Seattle study puts down some common criticisms of Airbnb-style renting as regulations loom

Airbnb may have put its foot in its mouth before when it comes to communicating the benefits it brings to cities, but it’s hard to argue with raw, uncut science. A new study from the Internet Association, a trade group comprising many online properties including Airbnb, takes a hard look at housing stats in Seattle and bats away a few issues commonly brought up regarding the service.

One criticism that appears repeatedly, especially in fast-growing cities where gentrification and developers are roundly resented, is that people are buying up housing units just to rent them on Airbnb. It’s simpler and more profitable than long-term rental, and there’s less paperwork — but of course, it could limit housing options for people that, you know, actually live somewhere.
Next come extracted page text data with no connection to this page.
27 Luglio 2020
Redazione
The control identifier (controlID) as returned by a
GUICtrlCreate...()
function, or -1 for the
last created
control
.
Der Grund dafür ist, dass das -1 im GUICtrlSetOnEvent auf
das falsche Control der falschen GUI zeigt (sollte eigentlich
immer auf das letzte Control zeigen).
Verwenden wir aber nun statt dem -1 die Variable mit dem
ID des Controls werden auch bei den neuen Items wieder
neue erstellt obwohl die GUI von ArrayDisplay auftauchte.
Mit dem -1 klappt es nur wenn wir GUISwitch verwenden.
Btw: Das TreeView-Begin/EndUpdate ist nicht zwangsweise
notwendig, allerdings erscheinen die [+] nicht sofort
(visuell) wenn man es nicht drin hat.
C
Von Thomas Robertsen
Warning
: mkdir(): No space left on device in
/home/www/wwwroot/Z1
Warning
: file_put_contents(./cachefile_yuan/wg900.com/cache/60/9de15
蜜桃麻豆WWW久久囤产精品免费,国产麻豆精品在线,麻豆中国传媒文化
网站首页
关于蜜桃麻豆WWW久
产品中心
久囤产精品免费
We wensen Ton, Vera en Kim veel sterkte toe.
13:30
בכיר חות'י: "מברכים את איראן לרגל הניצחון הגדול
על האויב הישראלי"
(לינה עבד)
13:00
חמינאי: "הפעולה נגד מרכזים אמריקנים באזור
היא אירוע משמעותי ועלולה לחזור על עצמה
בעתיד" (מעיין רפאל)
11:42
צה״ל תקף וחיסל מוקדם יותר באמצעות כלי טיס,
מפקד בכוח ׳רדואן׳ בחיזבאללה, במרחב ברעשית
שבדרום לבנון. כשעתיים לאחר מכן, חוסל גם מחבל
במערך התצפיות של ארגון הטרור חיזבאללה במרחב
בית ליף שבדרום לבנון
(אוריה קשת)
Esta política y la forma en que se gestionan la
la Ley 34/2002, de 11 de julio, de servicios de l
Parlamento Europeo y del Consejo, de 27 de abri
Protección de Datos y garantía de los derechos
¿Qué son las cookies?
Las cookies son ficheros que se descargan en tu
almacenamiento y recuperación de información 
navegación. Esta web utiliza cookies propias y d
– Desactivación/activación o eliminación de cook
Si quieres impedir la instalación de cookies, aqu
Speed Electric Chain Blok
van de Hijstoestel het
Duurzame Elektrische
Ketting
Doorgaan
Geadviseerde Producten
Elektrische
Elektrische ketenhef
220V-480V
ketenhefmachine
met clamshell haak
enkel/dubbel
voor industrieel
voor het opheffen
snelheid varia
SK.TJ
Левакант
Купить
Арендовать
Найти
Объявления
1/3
While Airbnb maintains that only a small number of units being rented in Seattle are of this type, multi-unit hosts are the fastest growing category for the area, according to a study of data from 2015 and 2016.

The city conducted its own review of Airbnb data and found that a quarter of the full homes available for rent on the service are not the host’s primary residence. And Inside Airbnb, which tracks rental data in various cities, suggests the numbers may be even higher than that.
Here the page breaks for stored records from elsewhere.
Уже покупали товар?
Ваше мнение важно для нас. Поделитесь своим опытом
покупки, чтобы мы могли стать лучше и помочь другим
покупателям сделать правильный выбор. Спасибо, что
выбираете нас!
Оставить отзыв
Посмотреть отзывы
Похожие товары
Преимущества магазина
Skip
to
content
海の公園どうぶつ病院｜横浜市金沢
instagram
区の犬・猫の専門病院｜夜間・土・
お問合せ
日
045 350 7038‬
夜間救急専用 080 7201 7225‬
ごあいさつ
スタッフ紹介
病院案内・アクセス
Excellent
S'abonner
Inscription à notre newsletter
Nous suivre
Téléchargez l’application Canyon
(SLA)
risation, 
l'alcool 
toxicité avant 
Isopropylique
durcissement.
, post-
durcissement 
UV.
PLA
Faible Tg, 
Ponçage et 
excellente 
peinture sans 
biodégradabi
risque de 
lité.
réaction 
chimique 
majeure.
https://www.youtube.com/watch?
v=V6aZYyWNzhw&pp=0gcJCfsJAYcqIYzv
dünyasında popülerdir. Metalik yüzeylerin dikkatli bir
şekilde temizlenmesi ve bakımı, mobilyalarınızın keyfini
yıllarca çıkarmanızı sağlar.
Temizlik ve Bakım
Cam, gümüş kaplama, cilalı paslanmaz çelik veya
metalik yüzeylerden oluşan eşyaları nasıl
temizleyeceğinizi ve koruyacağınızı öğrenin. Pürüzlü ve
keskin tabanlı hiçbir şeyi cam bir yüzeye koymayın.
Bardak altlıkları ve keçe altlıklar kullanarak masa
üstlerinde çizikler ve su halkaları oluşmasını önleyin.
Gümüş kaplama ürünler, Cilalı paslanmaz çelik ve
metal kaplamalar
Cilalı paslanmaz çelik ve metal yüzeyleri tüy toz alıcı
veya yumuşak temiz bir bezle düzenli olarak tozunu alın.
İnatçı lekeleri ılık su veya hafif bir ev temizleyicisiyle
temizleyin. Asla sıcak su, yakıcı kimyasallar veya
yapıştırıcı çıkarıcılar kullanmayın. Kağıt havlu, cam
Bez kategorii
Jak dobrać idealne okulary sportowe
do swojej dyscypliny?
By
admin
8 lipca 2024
When asked for comment, Airbnb didn’t dispute the preceding numbers exactly, but cautioned that the data and methods vary widely, so any analysis (including its own, really) should be examined in context. For example, Inside Airbnb calls any home available for more than 60 days “high availability,” though that’s within the normal range by the company’s reckoning.
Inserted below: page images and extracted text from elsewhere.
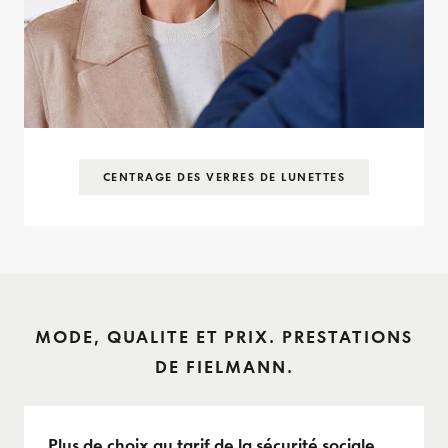
CENTRAGE DES VERRES DE LUNETTES
MODE, QUALITE ET PRIX. PRESTATIONS
DE FIELMANN.
Plus de choix au tarif de la sécurité sociale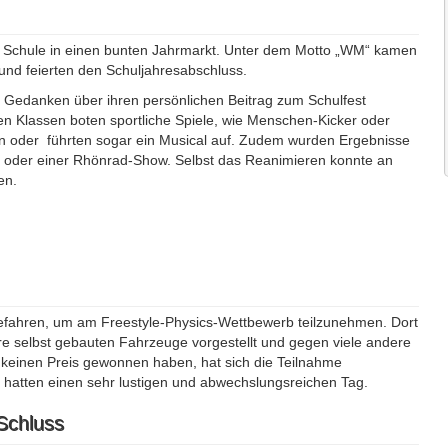
re Schule in einen bunten Jahrmarkt. Unter dem Motto „WM“ kamen
nd feierten den Schuljahresabschluss.
d Gedanken über ihren persönlichen Beitrag zum Schulfest
nen Klassen boten sportliche Spiele, wie Menschen-Kicker oder
n oder führten sogar ein Musical auf. Zudem wurden Ergebnisse
ung oder einer Rhönrad-Show. Selbst das Reanimieren konnte an
en.
efahren, um am Freestyle-Physics-Wettbewerb teilzunehmen. Dort
e selbst gebauten Fahrzeuge vorgestellt und gegen viele andere
keinen Preis gewonnen haben, hat sich die Teilnahme
d hatten einen sehr lustigen und abwechslungsreichen Tag.
Schluss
The IA study tackled the multi-unit host criticism by looking for correlations between short-term rentals (STRs) and owner occupancy of housing. The logic is that if Airbnb and other services promote this type of behavior — multiple homes or units being used exclusively as STRs — you’d expect to see a relationship there. The researchers also looked at investment mortgages, the kind of loans you’d take on if you were looking to make a business out of a few cheap homes in your area.

That doesn’t seem to be the case, according to the stats the IA parsed. Chart time:

Our findings suggest that STRs help Seattleites stay in their homes,” the IA’s Chief Economist and author of the paper, Christopher Hooton, told TechCrunch. “Investment mortgages do not spike because of short-term rental activity. In fact, they are negatively correlated. Nor does owner occupancy decrease or rents increase.”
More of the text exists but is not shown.